An alternative way to check for the existence of a list is as follows: instead of using the GetByTitle method to get a reference to the list, you can check to see if a list with the specified name is in the website's "list of lists" with code like the following.

var query = from list in clientContext.Web.Lists 
             where list.Title == "Expected Shipments" 
             select list; 
IEnumerable<List> matchingLists = clientContext.LoadQuery(query); 
clientContext.ExecuteQuery(); 
if (matchingLists.Count() != 0) 
{ 
  List expectedShipmentsList = matchingLists.Single(); 
  // Do something with the list. 
}
clientContext.ExecuteQuery(); 

The preceding code has the advantage of allowing you to avoid the complications of the ConditionalScope class, and we use exactly this code elsewhere in this series of articles. But there is a disadvantage too: this code requires an extra call of ExecuteQuery solely to get the value you want to check in the if statement.

If we use this technique in the CreateExpectedShipment method to check for the existence of the list, that method will have two calls of ExecuteQuery, each of which makes an HTTP request from the remote web server to SharePoint. These requests are the most time-consuming part of any CSOM method, so it is generally a good practice to minimize them.

We will leave the CreateExpectedShipment method as is, but in a production add-in, you need to think about how your code is going to work if a component that it references is deleted. Programmatically restoring the list from the Recycle Bin is one option, but that would annoy users who intentionally decided to delete the list.

You should also consider that doing nothing at all to prevent the exception might be the best choice. An exception from SharePoint would alert users that the deletion of the list has broken part of the add-in, which is something the person who deleted it might not have realized. A user can then decide whether to restore the list from the Recycle Bin or do without the part of the add-in functionality that no longer works.

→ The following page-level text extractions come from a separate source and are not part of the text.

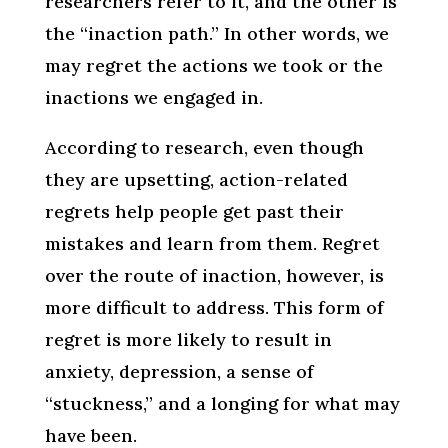
researchers refer to it, and the other is
the “inaction path.” In other words, we
may regret the actions we took or the
inactions we engaged in.
According to research, even though
they are upsetting, action-related
regrets help people get past their
mistakes and learn from them. Regret
over the route of inaction, however, is
more difficult to address. This form of
regret is more likely to result in
anxiety, depression, a sense of
“stuckness,” and a longing for what may
have been.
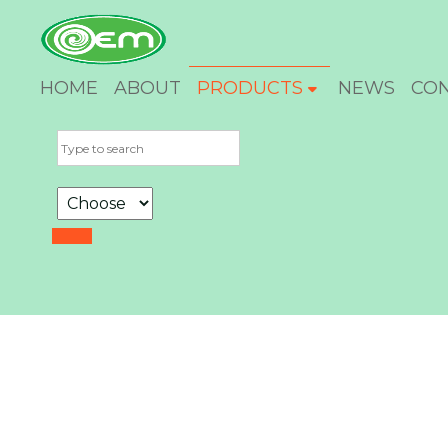
HOME
ABOUT
PRODUCTS
NEWS
CO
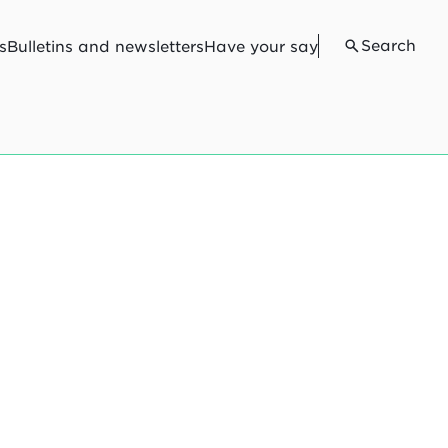
Search
s
Bulletins and newsletters
Have your say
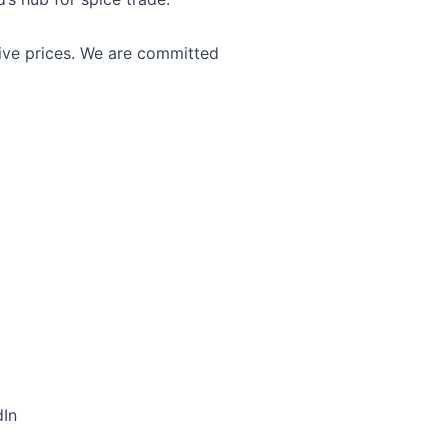
tive prices. We are committed
dIn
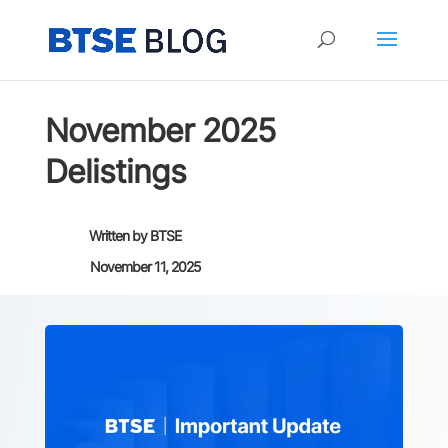
November 2025
Delistings
Written by
BTSE
November 11, 2025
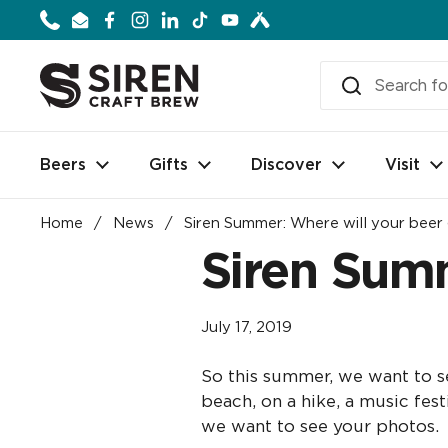
Skip to content
Phone
Email
Facebook
Instagram
LinkedIn
TikTok
YouTube
Beers
Gifts
Discover
Visit
Home
/
News
/
Siren Summer: Where will your beer
Siren Summ
July 17, 2019
So this summer, we want to se
beach, on a hike, a music fes
we want to see your photos.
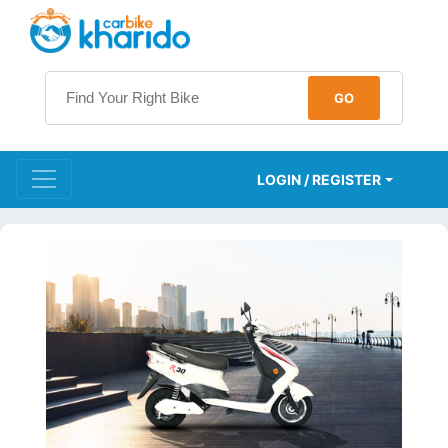
LOGIN / REGISTER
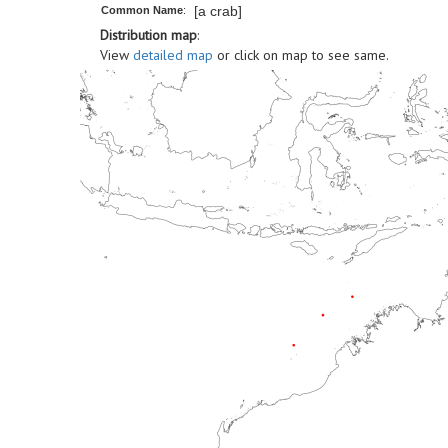
[a crab]
Common Name
:
Distribution map
:
View
detailed map
or click on map to see same.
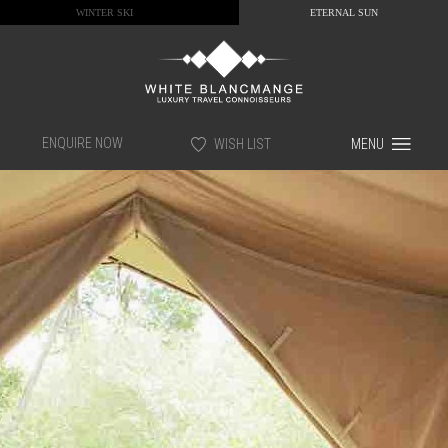
WINTER SKI
ETERNAL SUN
ENQUIRE NOW
WISH LIST
MENU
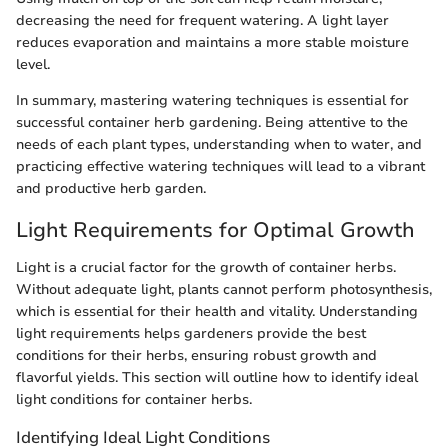
decreasing the need for frequent watering. A light layer
reduces evaporation and maintains a more stable moisture
level.
In summary, mastering watering techniques is essential for
successful container herb gardening. Being attentive to the
needs of each plant types, understanding when to water, and
practicing effective watering techniques will lead to a vibrant
and productive herb garden.
Light Requirements for Optimal Growth
Light is a crucial factor for the growth of container herbs.
Without adequate light, plants cannot perform photosynthesis,
which is essential for their health and vitality. Understanding
light requirements helps gardeners provide the best
conditions for their herbs, ensuring robust growth and
flavorful yields. This section will outline how to identify ideal
light conditions for container herbs.
Identifying Ideal Light Conditions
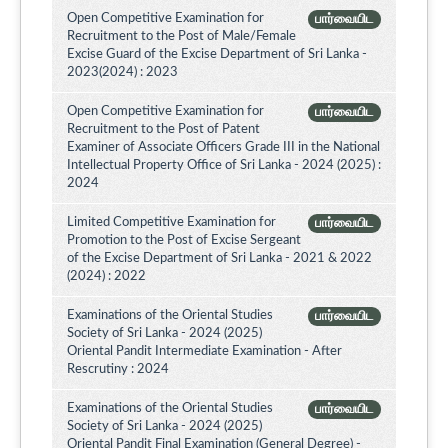
Open Competitive Examination for
பார்வையிட
Recruitment to the Post of Male/Female
Excise Guard of the Excise Department of Sri Lanka -
2023(2024) : 2023
Open Competitive Examination for
பார்வையிட
Recruitment to the Post of Patent
Examiner of Associate Officers Grade III in the National
Intellectual Property Office of Sri Lanka - 2024 (2025) :
2024
Limited Competitive Examination for
பார்வையிட
Promotion to the Post of Excise Sergeant
of the Excise Department of Sri Lanka - 2021 & 2022
(2024) : 2022
Examinations of the Oriental Studies
பார்வையிட
Society of Sri Lanka - 2024 (2025)
Oriental Pandit Intermediate Examination - After
Rescrutiny : 2024
Examinations of the Oriental Studies
பார்வையிட
Society of Sri Lanka - 2024 (2025)
Oriental Pandit Final Examination (General Degree) -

Request permission to manage the website

Recall that when an add-in requests Read or Write permission with the scope of List, SharePoint prompts the user to trust the add-in, and the dialog contains a drop-down list where the user selects the list to which the add-in should have access. Only one list can be selected. But the Chain Store add-in now writes to two different lists. To gain access to multiple lists, the add-in has to request permission with the scope of Web. Follow these steps:

  1. In Solution Explorer, open the AppManifest.xml file in the ChainStore project.
  2. Open the Permissions tab, and in the Scope field, select Web from the drop-down.
  3. In the Permission field, select Write from the drop-down.
  4. Save the file.

Run the add-in and test the item creation

  1. Use the F5 key to deploy and run your add-in. Visual Studio hosts the remote web application in IIS Express and hosts the SQL database in SQL Express. It also makes a temporary installation of the add-in on your test SharePoint site and immediately runs the add-in. You are prompted to grant permissions to the add-in before its start page opens.

  2. When the add-in's start page opens, select the Order Form link at the bottom of the page.

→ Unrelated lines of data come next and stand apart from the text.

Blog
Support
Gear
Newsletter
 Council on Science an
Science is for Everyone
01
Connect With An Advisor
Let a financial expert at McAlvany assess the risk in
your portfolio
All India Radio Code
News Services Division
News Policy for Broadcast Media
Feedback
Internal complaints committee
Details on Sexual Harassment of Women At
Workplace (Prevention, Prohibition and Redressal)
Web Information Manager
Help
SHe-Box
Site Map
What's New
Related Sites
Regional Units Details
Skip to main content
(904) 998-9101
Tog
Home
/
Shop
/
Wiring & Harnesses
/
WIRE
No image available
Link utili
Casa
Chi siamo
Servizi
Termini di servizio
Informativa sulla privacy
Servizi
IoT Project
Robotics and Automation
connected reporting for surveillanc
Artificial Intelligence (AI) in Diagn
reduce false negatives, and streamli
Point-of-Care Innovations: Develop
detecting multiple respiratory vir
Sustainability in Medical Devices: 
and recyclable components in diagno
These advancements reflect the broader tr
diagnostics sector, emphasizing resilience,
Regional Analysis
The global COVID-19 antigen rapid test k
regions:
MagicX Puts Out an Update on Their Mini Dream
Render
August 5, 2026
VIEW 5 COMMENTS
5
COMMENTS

  3. Enter some values in the form, and then select Place Order.

  4. Use the browser's back button to go back to the start page, and then select Back to Site on the chrome control at the top.

  5. From the home page of the Hong Kong SAR store, go to Site Contents and open the Expected Shipments list. There is now an item on the list corresponding to the order. The following screenshot is an example.

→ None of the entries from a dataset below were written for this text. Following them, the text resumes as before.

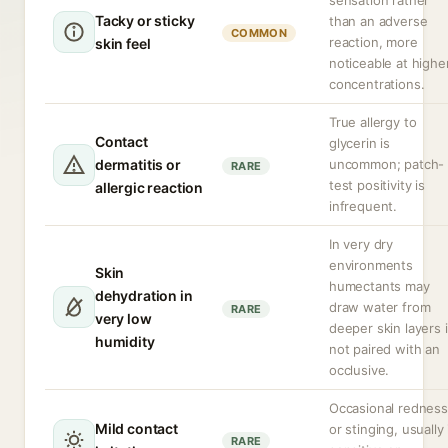
sensation rather
Tacky or sticky
than an adverse
COMMON
reaction, more
skin feel
noticeable at highe
concentrations.
True allergy to
Contact
glycerin is
dermatitis or
uncommon; patch-
RARE
test positivity is
allergic reaction
infrequent.
In very dry
environments
Skin
humectants may
dehydration in
draw water from
RARE
very low
deeper skin layers i
humidity
not paired with an
occlusive.
Occasional redness
Mild contact
or stinging, usually 
RARE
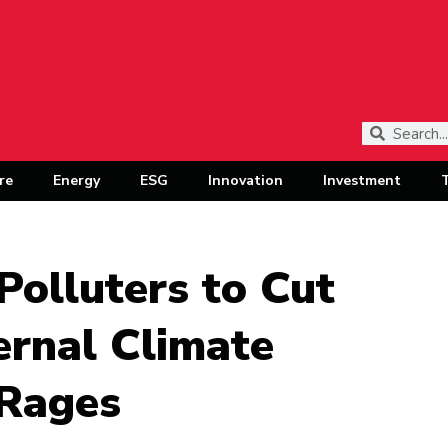
re
Energy
ESG
Innovation
Investment
Polluters to Cut
ernal Climate
 Rages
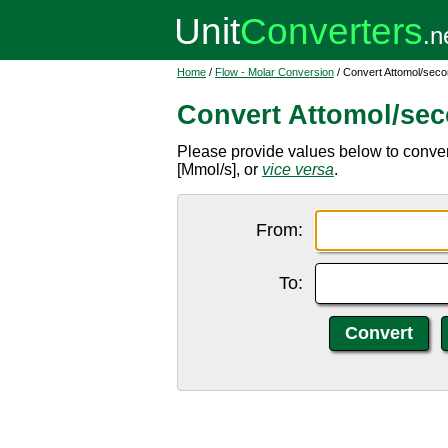
Home
/
Flow - Molar Conversion
/ Convert Attomol/sec
Convert Attomol/se
Please provide values below to conve
[Mmol/s], or
vice versa
.
From:
To:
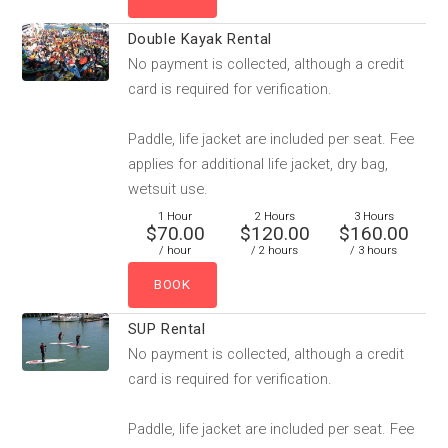
Double Kayak Rental
No payment is collected, although a credit
card is required for verification.
Paddle, life jacket are included per seat. Fee
applies for additional life jacket, dry bag,
wetsuit use.
1 Hour
2 Hours
3 Hours
$70.00
$120.00
$160.00
/ hour
/ 2 hours
/ 3 hours
SUP Rental
No payment is collected, although a credit
card is required for verification.
Paddle, life jacket are included per seat. Fee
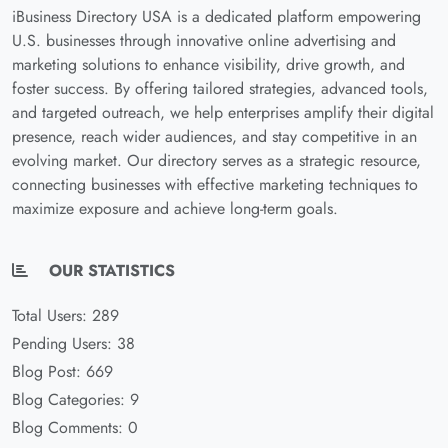
iBusiness Directory USA is a dedicated platform empowering
U.S. businesses through innovative online advertising and
marketing solutions to enhance visibility, drive growth, and
foster success. By offering tailored strategies, advanced tools,
and targeted outreach, we help enterprises amplify their digital
presence, reach wider audiences, and stay competitive in an
evolving market. Our directory serves as a strategic resource,
connecting businesses with effective marketing techniques to
maximize exposure and achieve long-term goals.
OUR STATISTICS
Total Users: 289
Pending Users: 38
Blog Post: 669
Blog Categories: 9
Blog Comments: 0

    Figure 2. Expected Shipments list with a single item

    The Expected Shipments list with a single item. The Product and Supplier fields have names. The Quantity field has a number. The two Yes/No fields are both set to "No."

  6. To end the debugging session, close the browser window or stop debugging in Visual Studio. Each time that you select F5, Visual Studio retracts the previous version of the add-in and installs the latest one.